Puja Sachdev | August 31, 2021 | Alimony
If you’re getting a divorce in San Diego, California, you or your spouse may be required to pay alimony. Courts typically order alimony payments to ensure that a spouse can maintain their lifestyle after a divorce.
Alimony may not last forever. Usually, the payments only continue for a certain length of time.
The length of alimony payments may depend on a wide range of factors. Courts review each case individually.
Factors Affecting Alimony in California
There’s no guarantee a California family court will order a spouse to pay alimony to their ex after a divorce.
Factors influencing the court’s decision include the following:
- Earning capacity and marketable skills of each spouse
- Whether the earning capacity of a spouse will be limited due to periods of unemployment because the spouse was performing domestic duties
- Whether the party seeking alimony payments supported their spouse’s pursuit of their career goals
- The needs of both spouses as established by the standard of living during their marriage
- Whether the party seeking alimony can secure gainful employment without interfering with their children’s lives and best interests
- How long the marriage lasted
- The age and health of both spouses
- Documented evidence of domestic violence
Accounting for all these factors can be a complex process. A family court’s goal is to establish an alimony arrangement that is best for both parties. However, courts can make mistakes.

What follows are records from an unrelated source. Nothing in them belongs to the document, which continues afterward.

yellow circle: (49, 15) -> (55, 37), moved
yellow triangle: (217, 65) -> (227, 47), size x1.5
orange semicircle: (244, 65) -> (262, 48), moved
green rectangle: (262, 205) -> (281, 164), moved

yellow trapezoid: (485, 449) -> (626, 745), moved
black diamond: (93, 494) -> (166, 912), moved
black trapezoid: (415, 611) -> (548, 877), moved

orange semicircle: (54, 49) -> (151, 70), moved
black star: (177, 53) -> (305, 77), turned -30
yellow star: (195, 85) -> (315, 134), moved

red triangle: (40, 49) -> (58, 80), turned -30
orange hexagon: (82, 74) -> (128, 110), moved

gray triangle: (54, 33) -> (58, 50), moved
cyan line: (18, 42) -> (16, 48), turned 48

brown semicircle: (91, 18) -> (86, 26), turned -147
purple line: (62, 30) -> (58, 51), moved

You have a better chance of negotiating an arrangement that satisfies your needs and preferences with the help of a qualified family law attorney.
How California Family Courts Determine How Long Alimony Payments Should Last
The main factor a family court will consider when deciding alimony payments is the length of the marriage. California family courts generally consider marriages of 10 years or more to be marriages “of long duration.” However, the court will account for periods of separation during said marriages.

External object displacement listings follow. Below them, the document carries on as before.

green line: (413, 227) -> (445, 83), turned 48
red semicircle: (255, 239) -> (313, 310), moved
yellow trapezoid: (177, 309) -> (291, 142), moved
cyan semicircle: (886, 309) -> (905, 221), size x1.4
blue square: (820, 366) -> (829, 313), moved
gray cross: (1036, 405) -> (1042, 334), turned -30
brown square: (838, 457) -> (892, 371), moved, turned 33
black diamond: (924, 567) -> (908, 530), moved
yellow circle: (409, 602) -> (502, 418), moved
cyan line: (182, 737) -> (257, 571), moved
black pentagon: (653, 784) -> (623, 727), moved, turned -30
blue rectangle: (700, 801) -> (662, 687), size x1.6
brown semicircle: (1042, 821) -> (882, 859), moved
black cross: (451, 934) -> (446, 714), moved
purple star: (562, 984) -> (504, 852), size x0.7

California alimony generally comes in the following forms:
- Temporary: Courts may order a spouse to pay this type of alimony to their other spouse during divorce proceedings or separations. Temporary alimony ends when/if permanent alimony is awarded.
- Permanent: This is the type of alimony one might pay after a divorce has been finalized. The spouse that receives this form of alimony payment will usually be the one with less financial stability or earning potential.
The word “permanent” is confusing because it’s extremely rare for courts to order someone to make alimony payments for the rest of their life.
Permanent alimony payments usually continue for up to half the length of a marriage for marriages lasting fewer than 10 years.
Determining the length of permanent alimony for marriages that lasts 10 or more years is more complicated. Courts must determine how long someone should receive alimony payments before they can support themselves financially.
Ultimately, there’s no way to know precisely how long alimony payments will last in California. A divorce attorney can help you negotiate a fair alimony arrangement that considers your financial needs.